When I did muster up the stomach to hit the shops, there was the fear of being trampled by the babushkas, who were perhaps the best secret weapon in Russia. Their average height was about five feet, three inches—so was their width, and they had physical power and aggression a hundred times their body size. They would charge off to the shops early in the morning, a stampeding herd of woolly coats and furry hats. Bundled up in multiple layers of clothing, they were insulated from the cold and also from each other. In Moscow’s dilapidated public-transport system, they were constantly sardined into subway cars or trams. Their bulky attire might afford them a
few inches of breathing room. Moscow’s sidewalks were packed with people swarming to and from the metro. In contrast, its wide avenues were deserted. Few people had private cars, so the roads were traffic-free.

As many as two million people would pour into Moscow from the outskirts each day to try to buy milk or butter, which were unavailable a mere fifty miles outside the capital. Those lucky enough to have permits to live in Moscow also seemed to spend their days scouring the shops for food. A permit to live in Moscow was so desirable, it was commonly the basis of a marriage. Living space was in such deficit that couples sometimes shared their tiny apartments even after divorce. Many Soviets were still living in
communalkas
, or communal apartments, where several families shared a kitchen and bathroom.

A divorced policeman once told me he had to share one room in a
communalka
with his ex-wife. They divided the tiny room with a blanket not thick enough to smother the noises of his ex-wife’s love-making with her new boyfriend. Life in the
communalka
was a prime source of satire for Soviet playwrights and filmmakers. For the average citizen, it was a glaring example of the indignity of the system. Privacy is such an alien concept, there is not even a word for it in the Russian language. When Dima and I registered for our marriage, we were handed a shabbily printed pamphlet telling us what to expect on our wedding night. Privacy is so elusive that the first piece of advice on the brochure was to be alone with each other—easy task for the average Soviet couple.

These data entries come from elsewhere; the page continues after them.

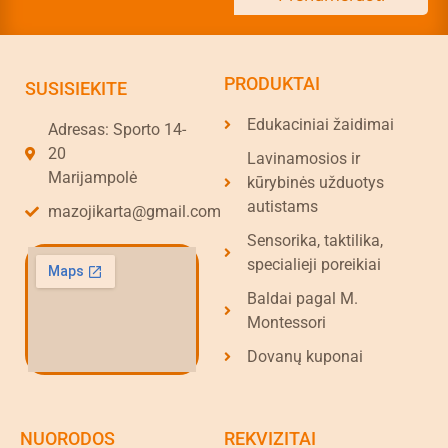
PRODUKTAI
SUSISIEKITE
Edukaciniai žaidimai
Adresas: Sporto 14-
20
Lavinamosios ir
Marijampolė
kūrybinės užduotys
autistams
mazojikarta@gmail.com
Sensorika, taktilika,
specialieji poreikiai
Baldai pagal M.
Montessori
Dovanų kuponai
NUORODOS
REKVIZITAI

Dima and I lived in several different places in Moscow. They all run together in my head, because they were almost all the same. The entranceways stank of urine. They had one room with a sofa that turned into a bed at night and a television set. Dima was addicted to old Soviet war movies, which was about all that ever
seemed to be on. The kitchen was tiny with a small linoleum table with plastic chairs. The furniture was always the same because all the shops sold one standard-issue. Most apartments looked alike, with one style fitting all. There was one design for sofa beds made all over the Soviet Union, one design for chairs, one design for curtains, and one design for plates. Everyone had the same coffee table. To break the monotony, some Soviets would stick on the wall anything Western they could find, an out-of-date calendar or a poster advertising Pepsi. The bathrooms were divided: there would be a tiny closet-sized toilet, often without a seat, and ripped-up pieces of
Pravda
instead of toilet paper; next door there was a plain washbasin and a cracked, stained bathtub.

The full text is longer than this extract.